• **GIVEN ENTRIES**
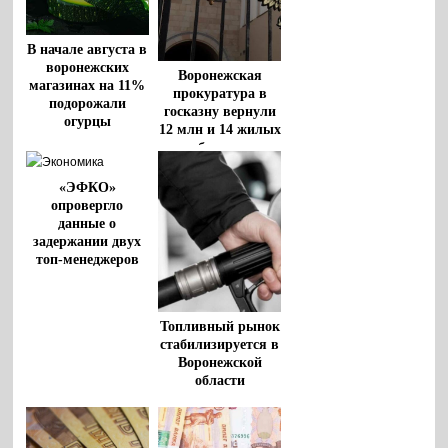
В начале августа в
воронежских
Воронежская
магазинах на 11%
прокуратура в
подорожали
госказну вернули
огурцы
12 млн и 14 жилых
объектов
«ЭФКО»
опровергло
данные о
задержании двух
топ-менеджеров
Топливный рынок
стабилизируется в
Воронежской
области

• **TASK STATEMENT**
Output each line above exactly as it stands, omitting the pictures.

• **EXPECTED ANSWER**
В начале августа в
воронежских
Воронежская
магазинах на 11%
прокуратура в
подорожали
госказну вернули
огурцы
12 млн и 14 жилых
объектов
«ЭФКО»
опровергло
данные о
задержании двух
топ-менеджеров
Топливный рынок
стабилизируется в
Воронежской
области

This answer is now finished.